Wednesday 18 December 2013

Changing Industry – History of SEO

The 10-year history of search engine optimisation is closely tied to the underlying growth
of the internet and the development of its attendant search technologies. The three driving
forces have been:
1. The growth and commercial value of the internet consumer base.
2. The rising intensity of competition in online market categories.
3. The increasing sophistication of search technologies.
With the growth in value, the rewards for success in the marketing battle have risen
significantly. With an increasingly crowded internet, search has become a more important
component of commercial success. Without search, how is your site found? As a result,
attempts to both legitimately manage or illegitimately manipulate search results have
become motivated by the greater rewards on offer.
The early days of search engine optimisation go back to mid-1990s when the internet first
began to attract significant numbers of web sites and users. In those early days, emphasis
was on the submission stage – getting your site placed into as many search engines as
possible. The most important aspect of a search engine algorithm appeared to be entirely
“on-page” based and was focused almost exclusively around meta tags and their related
text.
Search algorithms could be decoded simply by analysing the results pages. During the
late 1990s, ethical SEOs and spammers alike realised that search engine results could be
manipulated by the simple process of adjusting a site’s meta tags to match the desired
keywords. During this period there were many crude attempts by spammers to stuff meta
tags with irrelevant but popular search terms. Famous spamming keyword meta tags have
included “Britney Spears” on sites with nothing to do with Britney Spears. It just
happened to be that Britney was one of the most searched for terms.
Google’s arrival in 1998 and the introduction of its “off-page”, link based, approach
signalled the beginning of the end for the exclusively meta tag driven approach. Google
was really the first engine to establish that sites carrying similar content had a propensity
to be linked. Google’s strength appeared that the relevance of its results was less
vulnerable to the orthodox spamming techniques of its day. Search users were attracted
by its relevance to their search needs. In essence the key to success under the Google
algorithm was not what your site said about itself but what the links from other sites said.
The Google spider apparently ignores keyword meta tags entirely and only the MSN
spider apparently places any emphasis on them at all.

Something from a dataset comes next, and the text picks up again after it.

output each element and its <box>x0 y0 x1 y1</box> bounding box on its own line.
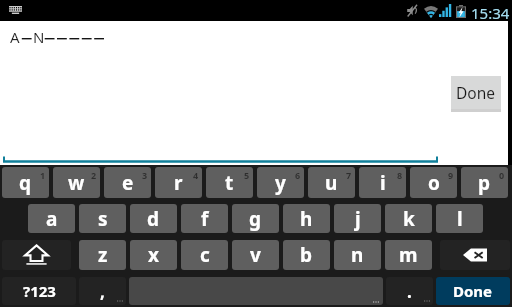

Abuse of the keyword meta tag by
spammers led to its downfall. Google’s subsequent rise to dominance eventually
transformed the SEO industry. Google’s rise in popularity forced many competitor search
engines to fall by the wayside or to be consolidated with larger parents such as Yahoo.
Due to Google’s success, both Yahoo and Microsoft, through its newly independent and
revised MSN search engine, have had to take on board many of the features of Google’s
approach. The influence of inbound links continues to increase.